Gergerlioğlu, "Makata jop sokmanın kibarca anlatımı nasıl olabilir?

İşkence iddiası 'kaba ve yaralayıcı' bulunduğu için araştırılmadı




Afyon'da 2017'de işkence gören M.B.'nin anlattıkları araştırma komisyonu kurulması istemiyle Meclis Başkanlığı'na sunuldu. Meclis Başkanlığı'ndan işkencenin detayları 'kaba ve yaralayıcı' olduğu için ret yanıtı geldi. Önerge sahibi HDP'li Ömer Faruk Gergerlioğlu, "Makata jop sokmanın kibarca anlatımı nasıl olabilir? Size yapılan işkenceler, çırılçıplak soymalar, dayak, hakaret, küfürün eşinize de yapılacağı kibarca nasıl ifade edilir? Eğer burası hukuk devletinden çıkmışsa, devlet olmaktan çıkmışsa bu konuların üstü kapatılmaya çalışılır" dedi.

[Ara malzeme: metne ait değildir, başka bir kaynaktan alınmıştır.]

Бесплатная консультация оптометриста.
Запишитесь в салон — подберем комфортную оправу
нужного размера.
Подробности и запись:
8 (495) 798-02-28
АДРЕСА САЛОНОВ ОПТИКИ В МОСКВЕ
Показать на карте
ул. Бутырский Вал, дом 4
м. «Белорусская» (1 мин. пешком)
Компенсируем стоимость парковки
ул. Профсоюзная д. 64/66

Hacı Bişkin  [email protected]

DUVAR – Afyon’da 2017 yılında evlerinden gözaltına alınarak işkence edilen karı koca emniyette karşılaştıkları kötü muamelenin Meclis’te duyurulmasını istedi. Afyon TEM’de kendisine elektrik verildiğini, birkaç kez ne olduğunu bilmediği içecek içerildiğini söyleyen M.B.’nin yaşadıklarının araştırılması için HDP Kocaeli Milletvekili Ömer Faruk Gergerlioğlu devreye girdi. Gergerlioğlu, konuyla ilgili olarak Meclis Araştırma Komisyonu kurulmasını istedi. Ancak Meclis Başkanı Mustafa Şentop, bahsi geçen işkence için, ‘Kaba ve yaralayıcı’ diyerek önergeyi iade etti. Gergerlioğlu önergenin bu şekilde iade edilmesine tepki göstererek, “İşkenceyi, makata jop sokmayı kaba ve yaralayıcı olmadan nasıl anlatabiliriz ki?” diye sordu.

‘ELEKTRİK VERDİLER…’

Afyon’da ailesi ile yaşayan M.B. Özel bir kurumda asgari ücretle çalışıyordu. 2017 Ekim ayında akşam saatlerinde evlerine polisler gelerek eşiyle birlikte gözaltına alındı. M.B.’nin anlatımına göre Afton TEM’de kendisine işkence edildi. ‘FETÖ’cü olduğu gerekçesiyle gözaltına alındığını söyleyen M.B. Emniyet’te yaşadıklarını şöyle anlattı:

“Beni Emniyet’te 3’ncü kata çıkardılar. İçeriye girdiğimizde beni odaya getiren polis, ‘Amirim M.B. bu’ dedi. Amirim denen kişi odadakilere dönerek, ‘Bu benim kim olduğumu bilmiyor herhalde ama ben onu nasıl konuşturacağımı bilirim’ diyerek yüzüme sağlı sollu yumruk atmaya ve küfretmeye başladı. Sonra bana sorgu için yukarı çıkacağız dediler. Koluma bir polis girdi ve beni duvarlara çarpmaya başladı. Bu şekilde TEM şubeye çıktık. TEM şubenin kapısının önüne geldiğimizde içerden bir kişi kafama bir şeyler kapatıp gözlerimi de bağladı. Üzerime kaç kişi olduğunu bilmediğim ama en az 4 veya 5 kişi olduğunu tahmin ettiğim bu kişiler tekme tokat dövmeye başladılar. Bu durum 15 dakika devam etti. Üzerimde iç çamaşırım kalacak şekilde soydular ve bana zorla bir şeyler içirdiler. Elektrik vermeye başladılar. Elektriği sırtımdan ve kalçalarımdan veriyorlardı. Bir yandan da başımdan aşağıya su döküyorlardı. Çıplak ve ıslak bir vaziyette bana elektrik vermeye devam ettiler. 30-45 dakika kadar işkenceye maruz kaldım.”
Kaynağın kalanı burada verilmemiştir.